“De ergste vorm van ongelijkheid is proberen ongelijke dingen gelijk te maken” (Aristoteles).
https://kennisgroepen.belastingdienst.nl/standpunt-gepubliceerd-over-kwalificatie-israelische-ltd
https://kennisgroepen.belastingdienst.nl/standpunt-gepubliceerd-over-kwalificatie-braziliaanse-s-a
https://kennisgroepen.belastingdienst.nl/standpunt-gepubliceerd-over-kwalificatie-sint-maarten-bv
Je zou toch zeggen, dat de kennisgroep nu zo’n beetje alle rechtsvormen in de wereld wel de revue heeft zien passeren. Begonnen in de eind jaren 80 van de vorige eeuw en verschillende kwalificatiebesluiten daarna heeft dit tot een lijst met gekwalificeerde rechtvormen geleid, waarin het duidelijk is of er sprake is van een transparant of niet transparante rechtsvorm. Bovengenoemde rechtsvormen komen daar niet op voor. Je kan je afvragen waarom exotische rechtsvormen plots boven komen drijven. Geopolitiek?

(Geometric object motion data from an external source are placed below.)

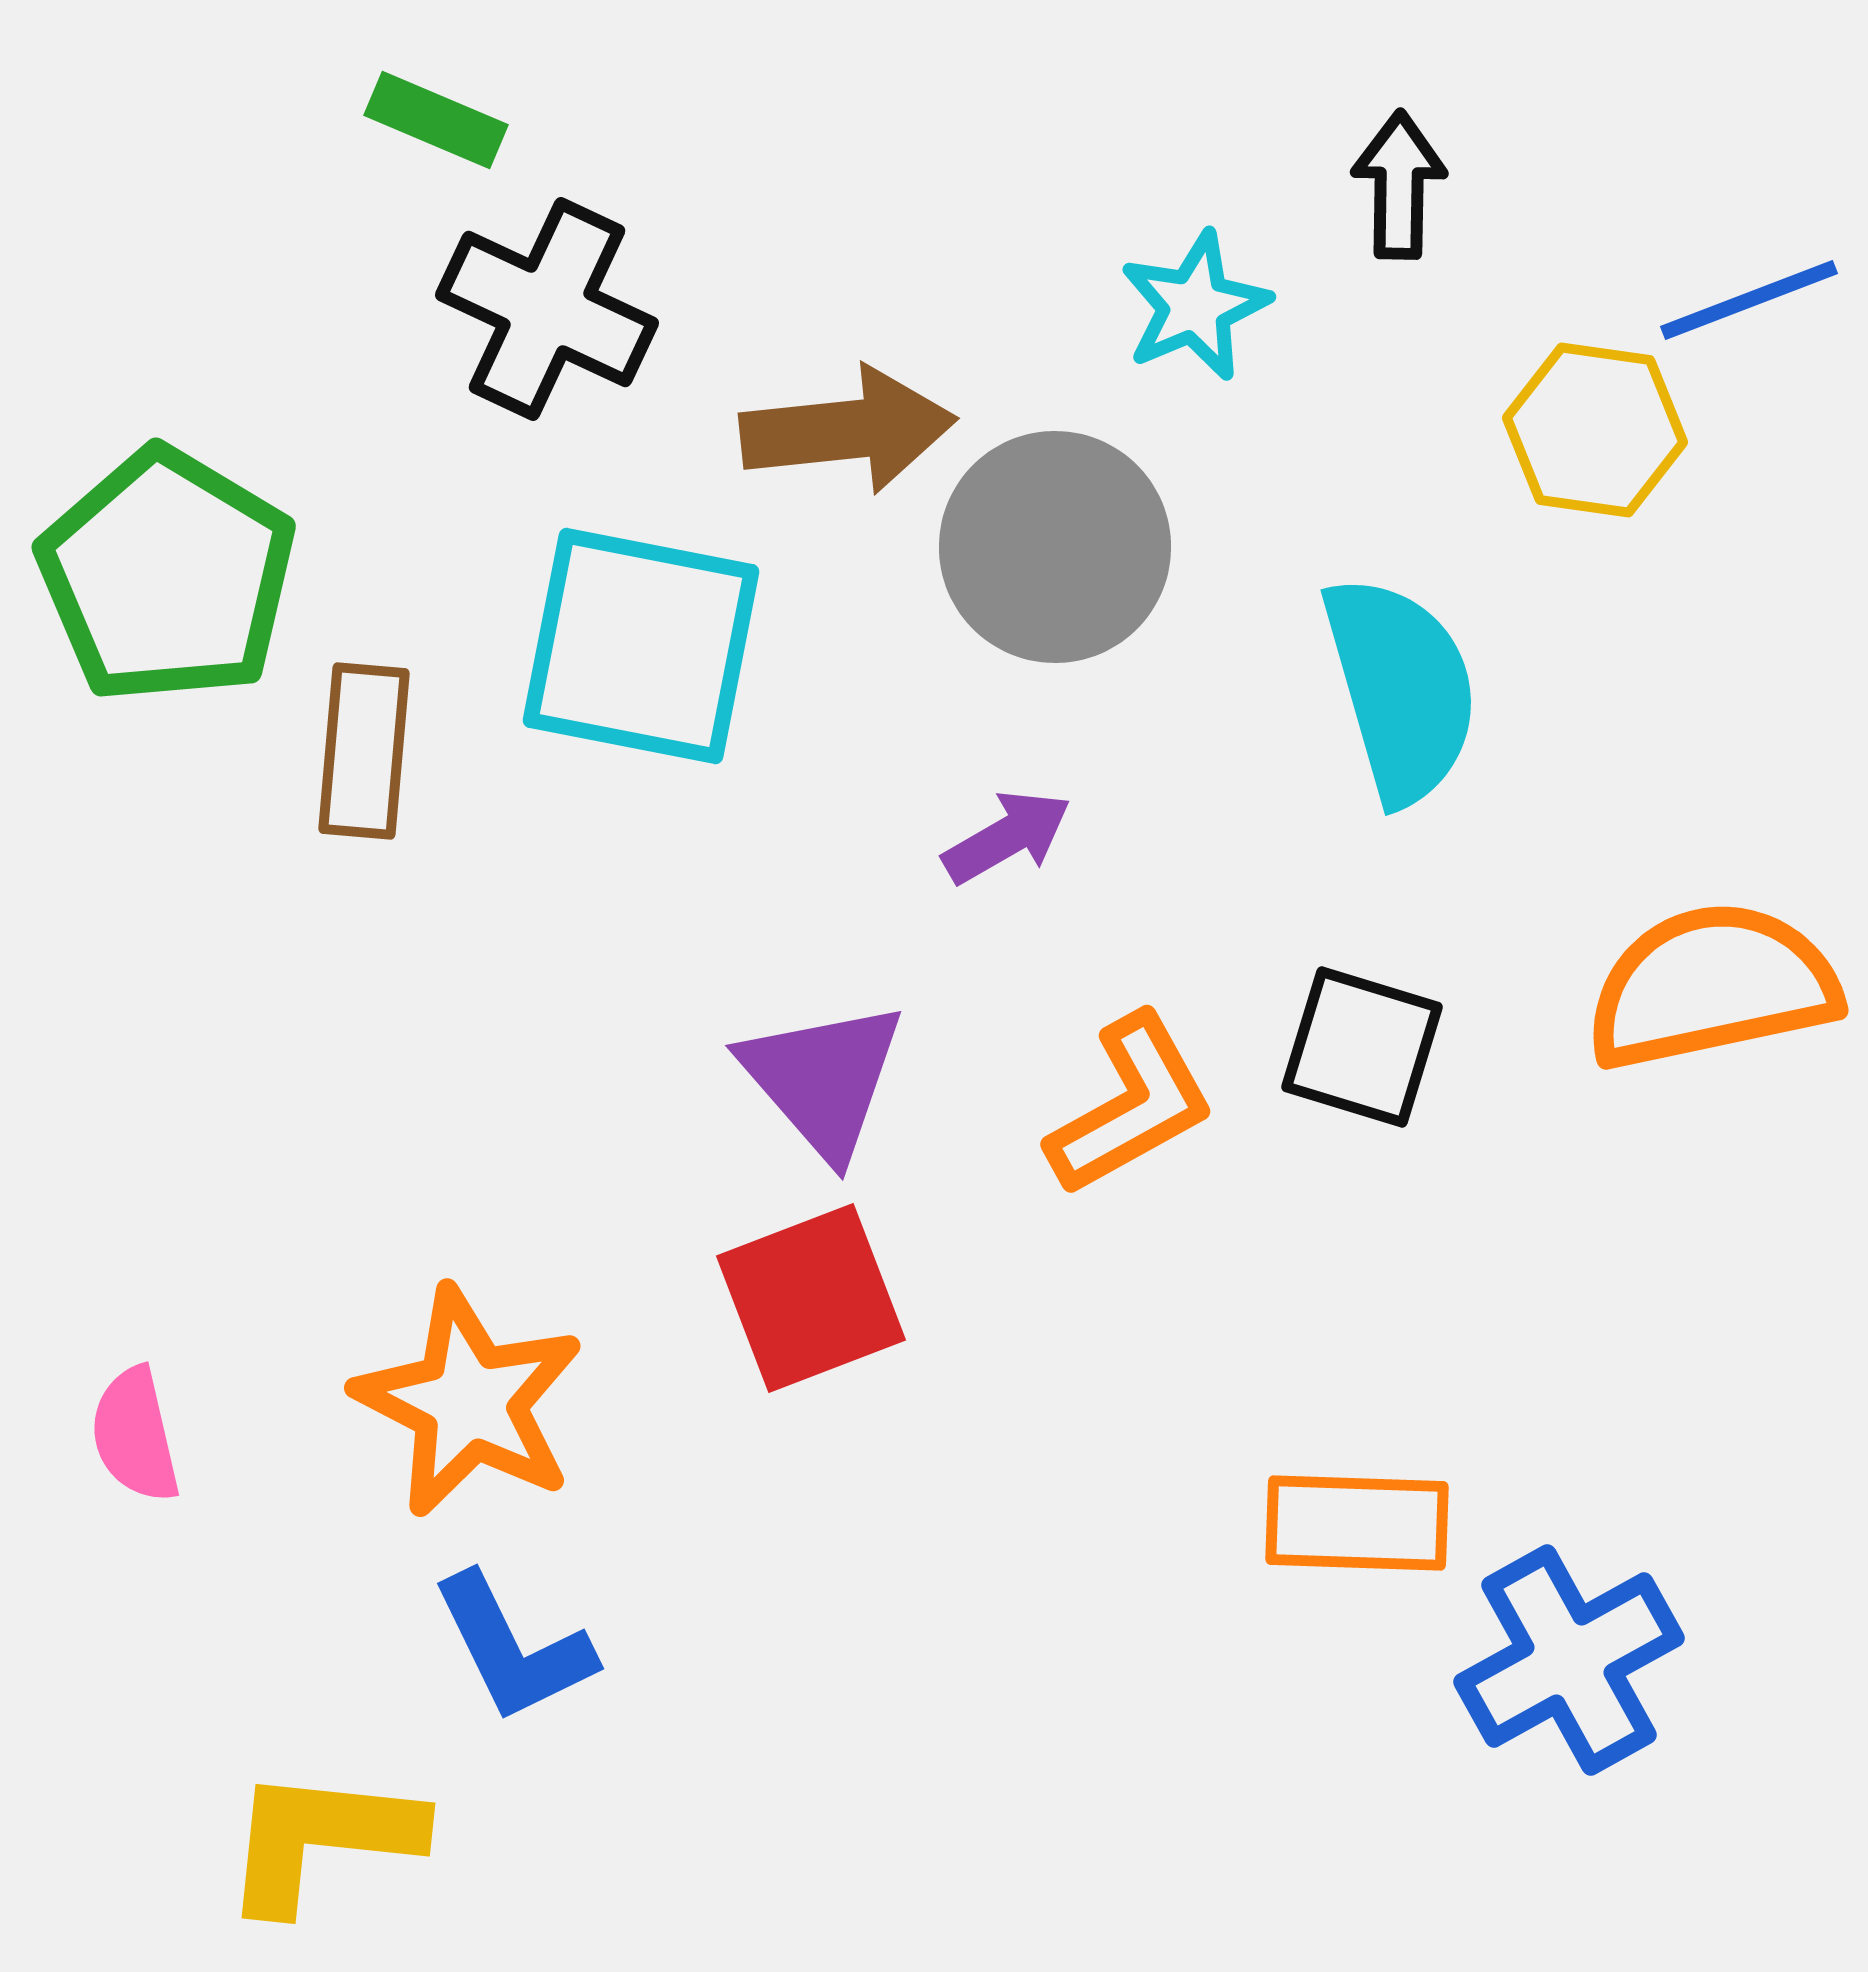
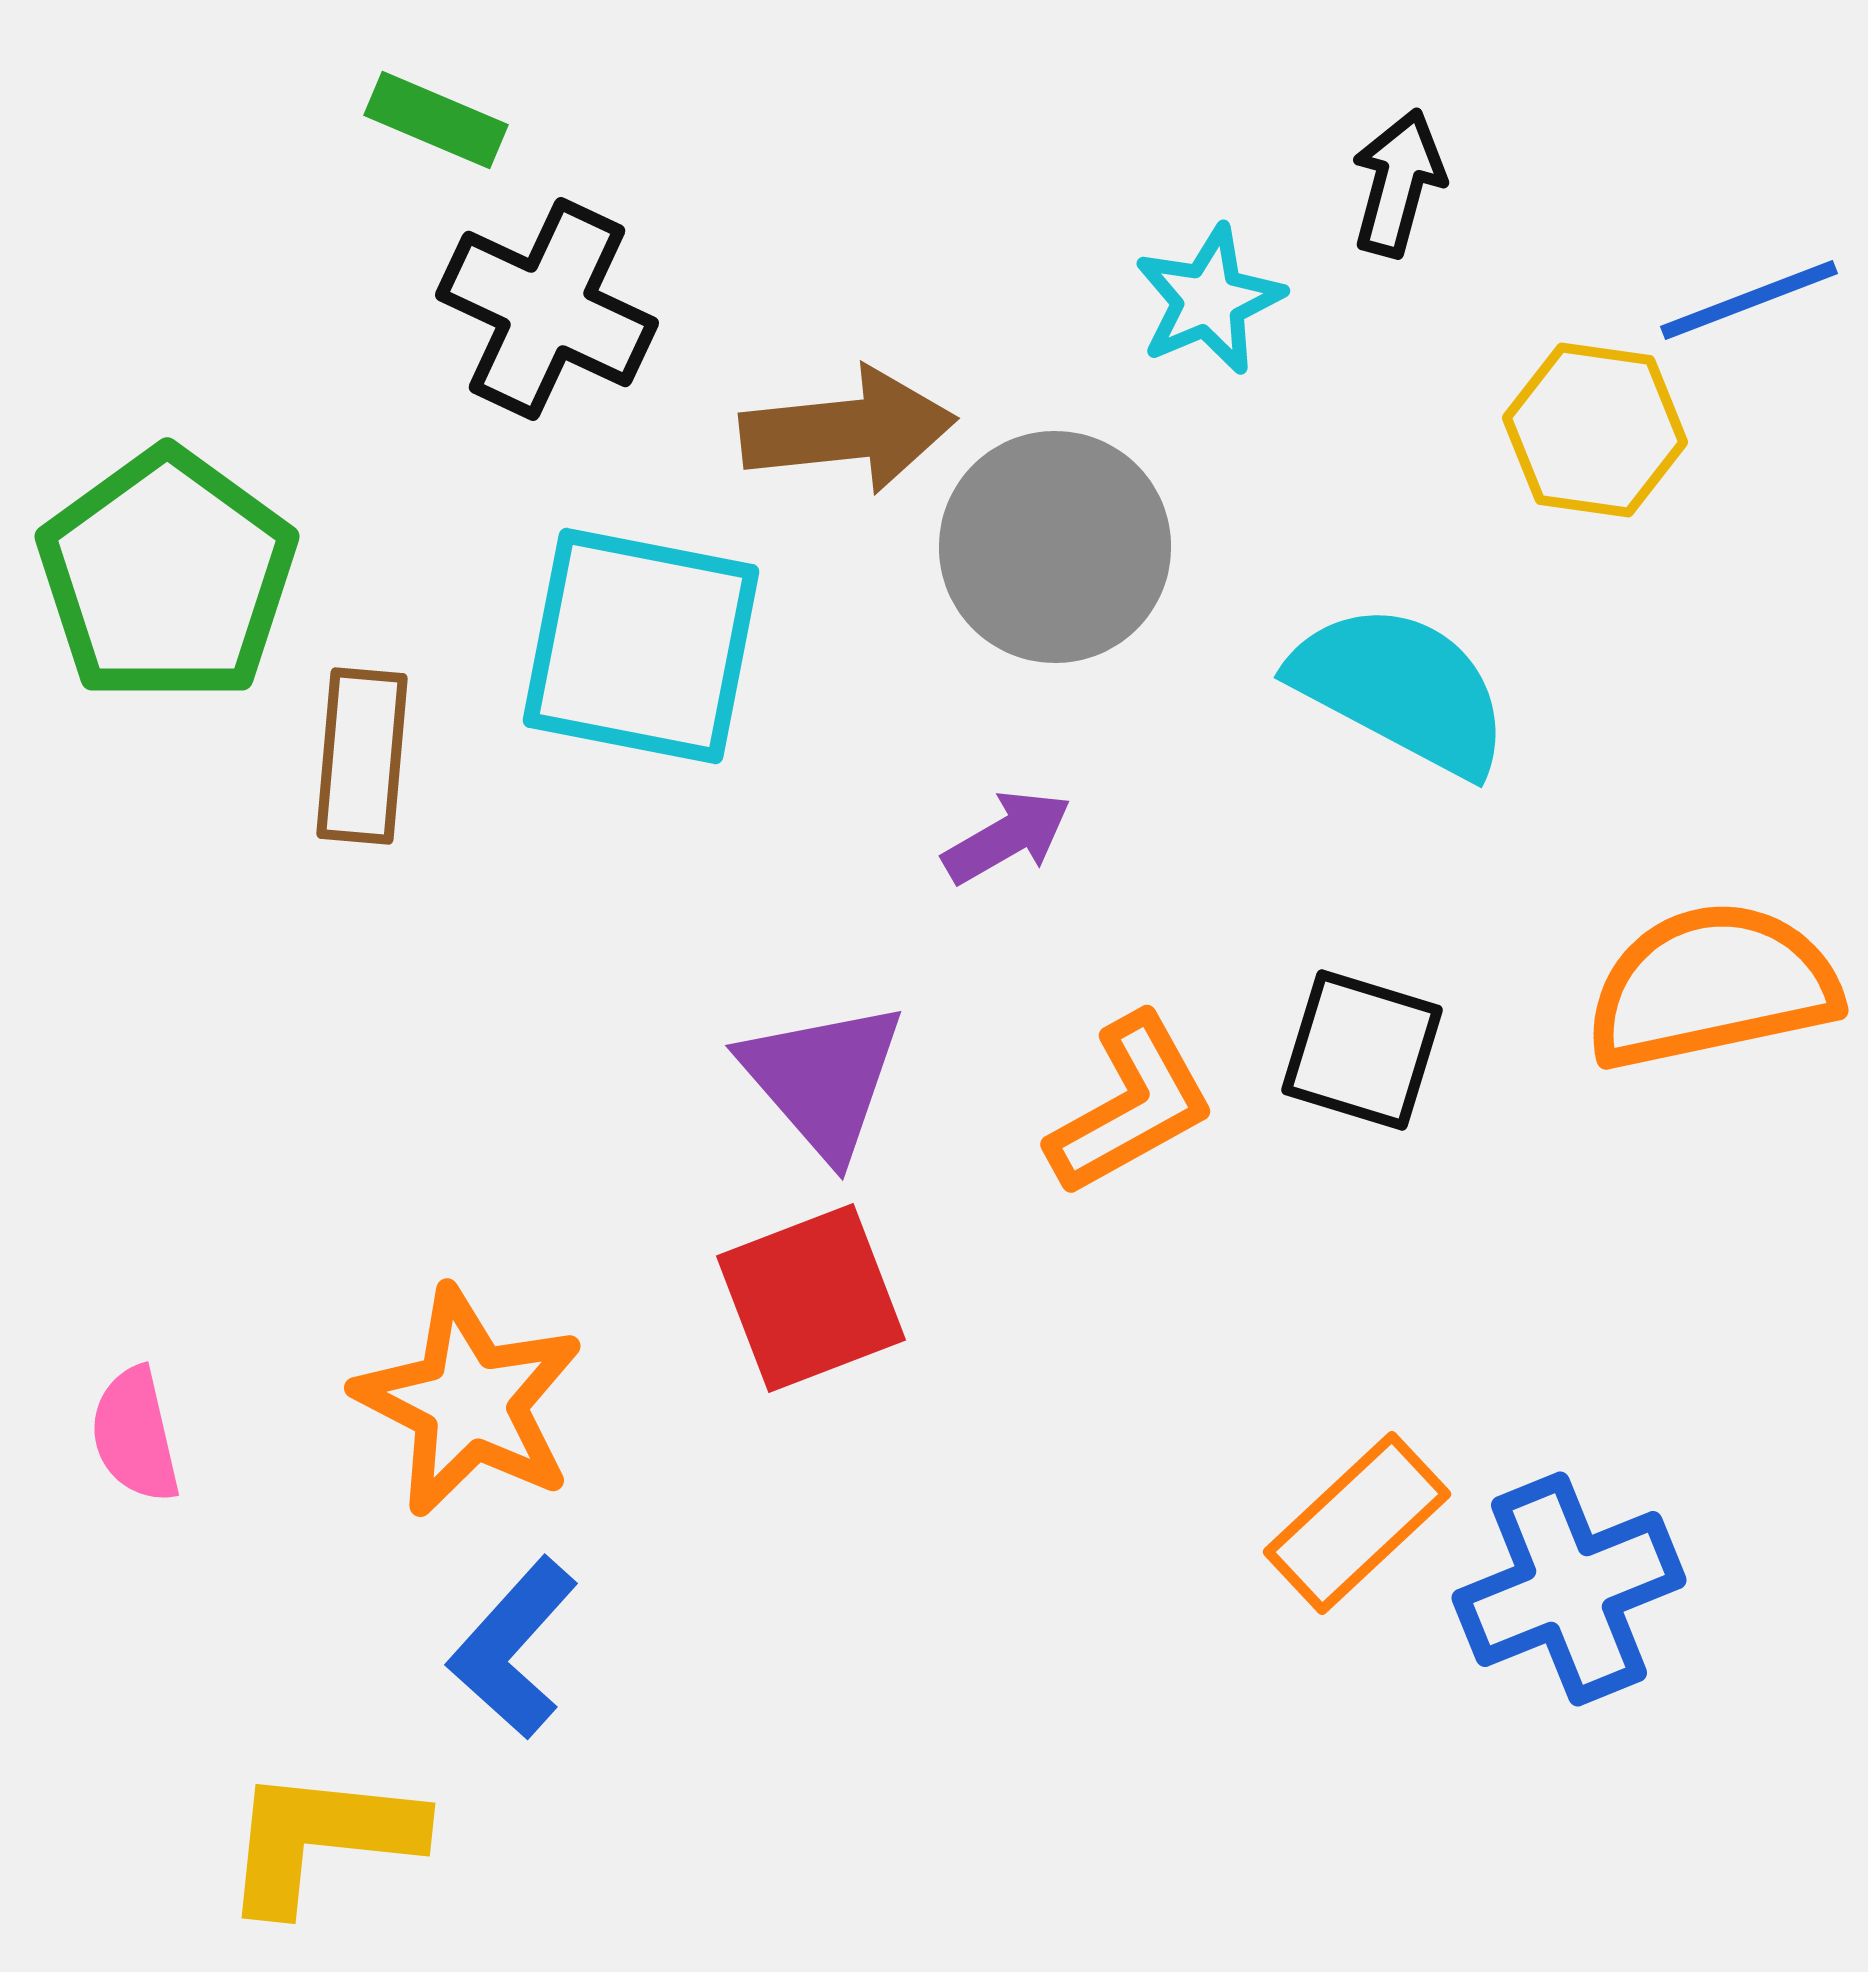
black arrow: moved 1 px left, 2 px up; rotated 14 degrees clockwise
cyan star: moved 14 px right, 6 px up
green pentagon: rotated 5 degrees clockwise
cyan semicircle: rotated 46 degrees counterclockwise
brown rectangle: moved 2 px left, 5 px down
black square: moved 3 px down
orange rectangle: rotated 45 degrees counterclockwise
blue L-shape: rotated 68 degrees clockwise
blue cross: moved 71 px up; rotated 7 degrees clockwise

Komt de inspecteur een dergelijke rechtsvorm tegen en is er een fiscaal belang, dan moet de inspecteur dit voorleggen aan de kennisgroep. Een fiscaal belang kan zijn de buitenlandse of binnenlandse belastingplicht of een deelneming respectievelijk vaste inrichting in het buitenland. Aan de hand van de gepubliceerde kwalificaties is het duidelijk hoe zo’n rechtsvorm moet worden gekwalificeerd. Belangrijk, omdat de inspecteur zelf eerst een conceptkwalificatie aan de kennisgroep moet voorleggen. Anders dan vroeger zou dit nu zelfs door de gemachtigde kunnen worden opgemaakt.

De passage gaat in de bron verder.